Availability Guide for Application Design
Instrumenting an Application for Availability
Availability Guide for Application Design—525637-004
8-9
How Does Instrumentation Improve Availability?
Effective instrumentation can help to provide both of these kinds of protection.
Instrumenting for Failure Prevention
Instrumentation for failure prevention includes:
•
Providing a command interface to monitor and control critical objects within an
application.
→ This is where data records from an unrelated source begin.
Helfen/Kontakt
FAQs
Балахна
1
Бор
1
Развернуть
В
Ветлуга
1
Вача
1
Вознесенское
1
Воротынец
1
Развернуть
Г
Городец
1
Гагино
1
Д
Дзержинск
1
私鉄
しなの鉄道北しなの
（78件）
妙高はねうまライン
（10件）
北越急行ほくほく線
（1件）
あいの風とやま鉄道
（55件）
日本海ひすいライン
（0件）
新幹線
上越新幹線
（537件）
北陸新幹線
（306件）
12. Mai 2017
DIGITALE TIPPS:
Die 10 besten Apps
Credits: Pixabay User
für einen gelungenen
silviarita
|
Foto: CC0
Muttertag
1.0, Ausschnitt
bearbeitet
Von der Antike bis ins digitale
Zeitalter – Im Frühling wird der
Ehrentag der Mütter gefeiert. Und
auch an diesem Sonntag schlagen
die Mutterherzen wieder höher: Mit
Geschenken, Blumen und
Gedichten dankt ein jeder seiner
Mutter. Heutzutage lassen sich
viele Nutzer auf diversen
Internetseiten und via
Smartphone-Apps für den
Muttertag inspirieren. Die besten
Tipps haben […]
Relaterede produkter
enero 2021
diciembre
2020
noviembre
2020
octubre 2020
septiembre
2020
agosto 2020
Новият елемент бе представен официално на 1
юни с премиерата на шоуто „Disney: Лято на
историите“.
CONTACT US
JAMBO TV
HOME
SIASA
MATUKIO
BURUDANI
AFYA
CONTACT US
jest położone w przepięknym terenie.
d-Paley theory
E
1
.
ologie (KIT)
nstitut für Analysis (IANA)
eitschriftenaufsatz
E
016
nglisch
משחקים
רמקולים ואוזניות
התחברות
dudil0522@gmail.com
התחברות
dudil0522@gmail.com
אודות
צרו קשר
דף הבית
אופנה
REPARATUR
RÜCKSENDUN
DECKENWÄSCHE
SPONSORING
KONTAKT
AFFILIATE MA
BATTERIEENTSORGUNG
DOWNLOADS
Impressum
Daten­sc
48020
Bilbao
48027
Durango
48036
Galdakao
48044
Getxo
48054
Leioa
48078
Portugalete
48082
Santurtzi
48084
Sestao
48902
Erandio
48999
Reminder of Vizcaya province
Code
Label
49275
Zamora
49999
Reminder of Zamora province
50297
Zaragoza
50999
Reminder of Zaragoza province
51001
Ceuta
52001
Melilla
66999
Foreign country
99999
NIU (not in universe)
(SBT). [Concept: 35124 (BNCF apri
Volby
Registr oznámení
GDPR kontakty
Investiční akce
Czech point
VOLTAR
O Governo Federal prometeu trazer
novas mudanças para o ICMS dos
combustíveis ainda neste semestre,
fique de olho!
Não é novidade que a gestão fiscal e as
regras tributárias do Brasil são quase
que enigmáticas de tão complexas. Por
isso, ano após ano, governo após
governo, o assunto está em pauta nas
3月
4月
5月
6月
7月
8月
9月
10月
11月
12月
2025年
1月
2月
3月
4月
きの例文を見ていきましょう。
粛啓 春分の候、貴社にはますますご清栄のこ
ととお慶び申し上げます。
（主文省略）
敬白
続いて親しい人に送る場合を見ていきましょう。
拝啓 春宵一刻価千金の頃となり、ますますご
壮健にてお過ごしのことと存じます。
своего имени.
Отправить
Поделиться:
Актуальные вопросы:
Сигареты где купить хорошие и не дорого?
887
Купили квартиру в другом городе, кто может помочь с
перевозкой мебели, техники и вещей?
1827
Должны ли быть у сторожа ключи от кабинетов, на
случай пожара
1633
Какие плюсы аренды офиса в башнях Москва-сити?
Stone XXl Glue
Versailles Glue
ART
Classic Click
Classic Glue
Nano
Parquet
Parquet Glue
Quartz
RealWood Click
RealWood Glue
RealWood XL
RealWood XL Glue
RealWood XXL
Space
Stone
Such an interface allows the human or automated operator to query
the status of application objects and perform preventive action to ensure the
continued availability of the application.
•
Generating and capturing events that indicate that a resource has crossed a critical
threshold; for example, a disk is 95 percent full. A timely response is enabled to
prevent subsequent outage.
•
Taking performance measurements enables human or automated operators to
take preventive measures if significant performance degradation should occur and
become critical.
Instrumenting for Failure Detection
Instrumentation for failure detection includes generating and capturing events
indicating that a critical object has gone offline; for example, an automated teller is
down or an application software error has been detected. Immediate reactive response
keeps downtime to a minimum.
Refer to Section 9, Minimizing Programming Errors, for information on detecting
application software errors.
Instrumenting for Failure Analysis
While instrumentation cannot provide all the tools and procedures necessary for
analyzing every fault, it can help to make fault analysis possible by:
•
Considering failure data capture in the design state (again, refer to Section 9,
Minimizing Programming Errors). What failure conditions outside of the application
can be disposed of by an automated management application? What detailed
failure data is needed by an automated management application?
•
Including appropriate diagnostic information in generated event messages; for
example, trap number, detailed error codes, stack trace, P-register contents, and
so on
•
Providing a command and response interface to retrieve configuration information,
status of objects, and internal usage statistics
For example, the Pathway application environment has well-defined event messages,
including passthrough of appropriate Guardian error numbers. In addition, the SPI
interface includes INFO, STATUS, and STATS commands for retrieving configuration
information, status of objects, and statistics about the Pathway application.